GSK321 is a potent, selective mutant IDH1 inhibitor with IC₅₀ values of 2.9, 3.8, 4.6 and 46 nM for R132G, R132C, R132H and WT IDH1, respectively, and >100-fold selectivity over IDH2. GSK321 induces decrease in intracellular α-Hydroxyglutaric acid (2-HG) (HY-113038B), abrogation of the myeloid differentiation block and induction of granulocytic differentiation at the level of leukemic blasts and more immature stem-like cells.
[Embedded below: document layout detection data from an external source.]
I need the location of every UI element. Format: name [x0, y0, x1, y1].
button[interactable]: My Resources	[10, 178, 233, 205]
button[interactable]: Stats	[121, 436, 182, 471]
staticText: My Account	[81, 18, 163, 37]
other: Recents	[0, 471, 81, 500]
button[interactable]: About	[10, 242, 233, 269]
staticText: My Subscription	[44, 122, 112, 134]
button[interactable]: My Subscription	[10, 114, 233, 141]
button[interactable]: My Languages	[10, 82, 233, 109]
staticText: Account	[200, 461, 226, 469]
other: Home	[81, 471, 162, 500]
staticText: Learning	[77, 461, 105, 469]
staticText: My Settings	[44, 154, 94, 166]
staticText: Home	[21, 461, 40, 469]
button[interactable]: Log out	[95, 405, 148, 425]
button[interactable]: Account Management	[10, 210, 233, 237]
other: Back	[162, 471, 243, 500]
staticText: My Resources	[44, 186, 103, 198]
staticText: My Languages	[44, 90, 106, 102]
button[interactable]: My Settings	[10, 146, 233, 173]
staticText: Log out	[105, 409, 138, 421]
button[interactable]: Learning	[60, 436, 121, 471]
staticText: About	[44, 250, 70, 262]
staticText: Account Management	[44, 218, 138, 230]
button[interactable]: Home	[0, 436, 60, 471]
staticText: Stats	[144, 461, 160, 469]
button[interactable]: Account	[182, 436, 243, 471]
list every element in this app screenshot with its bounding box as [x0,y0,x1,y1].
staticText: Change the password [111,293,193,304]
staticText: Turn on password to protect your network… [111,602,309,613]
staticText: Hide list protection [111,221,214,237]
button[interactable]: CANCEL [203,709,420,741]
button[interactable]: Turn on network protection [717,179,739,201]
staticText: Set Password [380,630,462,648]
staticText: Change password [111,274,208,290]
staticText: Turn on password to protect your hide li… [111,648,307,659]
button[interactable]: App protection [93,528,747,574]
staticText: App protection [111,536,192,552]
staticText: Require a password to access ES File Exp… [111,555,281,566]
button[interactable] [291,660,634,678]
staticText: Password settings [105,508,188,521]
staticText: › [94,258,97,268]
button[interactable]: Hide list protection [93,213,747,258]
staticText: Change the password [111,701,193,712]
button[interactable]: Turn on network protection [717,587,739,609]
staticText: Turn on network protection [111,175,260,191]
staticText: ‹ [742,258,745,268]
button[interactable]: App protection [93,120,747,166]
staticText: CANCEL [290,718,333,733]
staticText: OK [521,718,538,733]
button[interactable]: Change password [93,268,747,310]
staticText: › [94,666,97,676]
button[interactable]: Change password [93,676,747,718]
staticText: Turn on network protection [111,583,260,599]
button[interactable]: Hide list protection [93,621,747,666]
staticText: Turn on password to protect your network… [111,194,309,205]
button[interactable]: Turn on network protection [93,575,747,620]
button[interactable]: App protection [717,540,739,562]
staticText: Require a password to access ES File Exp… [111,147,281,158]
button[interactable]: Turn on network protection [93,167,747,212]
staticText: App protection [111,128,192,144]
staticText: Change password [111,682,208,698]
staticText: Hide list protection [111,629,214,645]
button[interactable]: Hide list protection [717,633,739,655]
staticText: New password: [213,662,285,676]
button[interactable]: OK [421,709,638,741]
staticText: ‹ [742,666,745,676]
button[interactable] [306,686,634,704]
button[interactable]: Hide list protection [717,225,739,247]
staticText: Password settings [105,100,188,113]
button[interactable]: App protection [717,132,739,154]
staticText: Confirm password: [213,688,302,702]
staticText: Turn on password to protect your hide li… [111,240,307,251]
GSK321can be used for research of acute myeloid leukemia (AML) and other cancers^[1]. IC50 & Target:IC50 for mutant IDH1 enzymes: 4.6 nM (R132H), 3.8 nM (R132C), 2.9 nM (R132G)^[1]. In Vitro:GSK321 (0.1-10000 nM; 24 h) inhibits intracellular 2-HG production in HT1080 cells with an EC₅₀ value of 85 nM^[1].
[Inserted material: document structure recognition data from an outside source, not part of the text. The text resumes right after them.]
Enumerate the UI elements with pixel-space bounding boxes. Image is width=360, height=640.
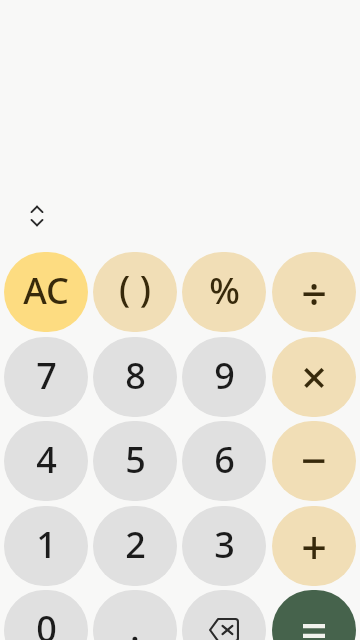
- staticText: 8: [125, 351, 146, 400]
- staticText: 0: [36, 604, 57, 640]
- staticText: +: [301, 516, 327, 577]
- staticText: −: [301, 429, 327, 490]
- staticText: 7: [36, 351, 57, 400]
- staticText: ÷: [301, 262, 327, 323]
- staticText: 6: [214, 435, 235, 484]
- button[interactable]: Parentheses: [93, 252, 177, 332]
- button[interactable]: Zero: [4, 590, 88, 640]
- staticText: .: [130, 604, 140, 640]
- staticText: 1: [36, 520, 57, 569]
- button[interactable]: Minus: [272, 421, 356, 501]
- button[interactable]: Percent: [182, 252, 266, 332]
- staticText: 3: [214, 520, 235, 569]
- staticText: AC: [23, 266, 69, 315]
- button[interactable]: Eight: [93, 337, 177, 417]
- button[interactable]: Expand history: [18, 197, 55, 234]
- button[interactable]: Five: [93, 421, 177, 501]
- button[interactable]: Decimal point: [93, 590, 177, 640]
- button[interactable]: Equals: [272, 590, 356, 640]
- staticText: 5: [125, 435, 146, 484]
- button[interactable]: Nine: [182, 337, 266, 417]
- button[interactable]: Seven: [4, 337, 88, 417]
- button[interactable]: Three: [182, 506, 266, 586]
- button[interactable]: Plus: [272, 506, 356, 586]
- staticText: 2: [125, 520, 146, 569]
- button[interactable]: Six: [182, 421, 266, 501]
- staticText: ×: [301, 346, 327, 407]
- staticText: %: [209, 266, 240, 315]
- staticText: 9: [214, 351, 235, 400]
- staticText: ( ): [119, 264, 151, 313]
- button[interactable]: Four: [4, 421, 88, 501]
- staticText: 4: [36, 435, 57, 484]
- button[interactable]: Multiply: [272, 337, 356, 417]
- button[interactable]: One: [4, 506, 88, 586]
- button[interactable]: Backspace: [182, 590, 266, 640]
- button[interactable]: Divide: [272, 252, 356, 332]
- button[interactable]: All clear: [4, 252, 88, 332]
- button[interactable]: Two: [93, 506, 177, 586]
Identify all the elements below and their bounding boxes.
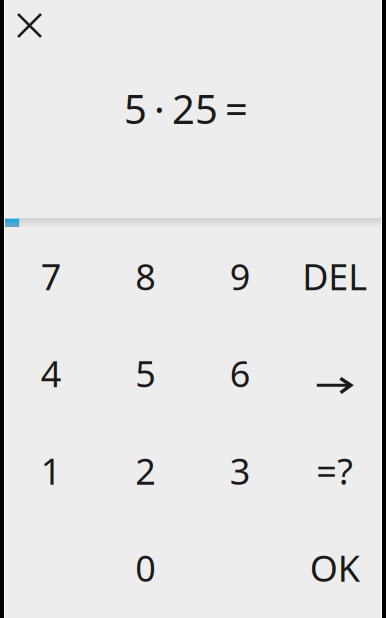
button[interactable]: 3 [193, 423, 288, 520]
staticText: 7 [41, 252, 62, 300]
staticText: =? [316, 447, 353, 495]
button[interactable]: 6 [193, 326, 288, 423]
button[interactable]: 5 [98, 326, 193, 423]
staticText: 0 [135, 544, 156, 592]
staticText: DEL [302, 252, 367, 300]
button[interactable]: 9 [193, 228, 288, 326]
button[interactable]: 2 [98, 423, 193, 520]
button[interactable]: 0 [98, 520, 193, 618]
button[interactable] [288, 326, 382, 423]
staticText: 6 [230, 349, 251, 397]
button[interactable]: 7 [4, 228, 98, 326]
staticText: 4 [41, 349, 62, 397]
button[interactable]: Close [0, 0, 59, 51]
staticText: 2 [135, 447, 156, 495]
staticText: 5 · 25 = [124, 82, 262, 135]
button[interactable]: =? [288, 423, 382, 520]
button[interactable]: 1 [4, 423, 98, 520]
staticText: 3 [230, 447, 251, 495]
button[interactable]: DEL [288, 228, 382, 326]
button[interactable]: 4 [4, 326, 98, 423]
staticText: OK [310, 544, 360, 592]
button[interactable]: OK [288, 520, 382, 618]
staticText: 1 [41, 447, 62, 495]
staticText: 8 [135, 252, 156, 300]
button[interactable]: 8 [98, 228, 193, 326]
staticText: 9 [230, 252, 251, 300]
staticText: 5 [135, 349, 156, 397]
GSK321 (0-5 μM; 48 h; HT1080 fibrosarcoma cells) leads to reduction of histone H3K9 dimethylation (H3K9me2)^[1].
GSK321 (3 μM; 22 d) decreases intracellular 2-HG in a dose-dependent manner (R132G, 0.13-fold; R132C, 0.15-fold; R132H, 0.29-fold)^[1].
GSK321 (3 μM; 15 d) affects proliferation of primary IDH1 mutant AML cells^[1].
GSK321 (3 μM; 9 d) induces differentiation in primary IDH1 mutant AML blasts and immature stem-like cells^[1]. In Vivo:GSK321 (150 mg/kg; i.p.; daily, for 15 d; male CD-1 mice with IDH1 mutant AML xenograft) reduces leukemic blasts in vivo^[1].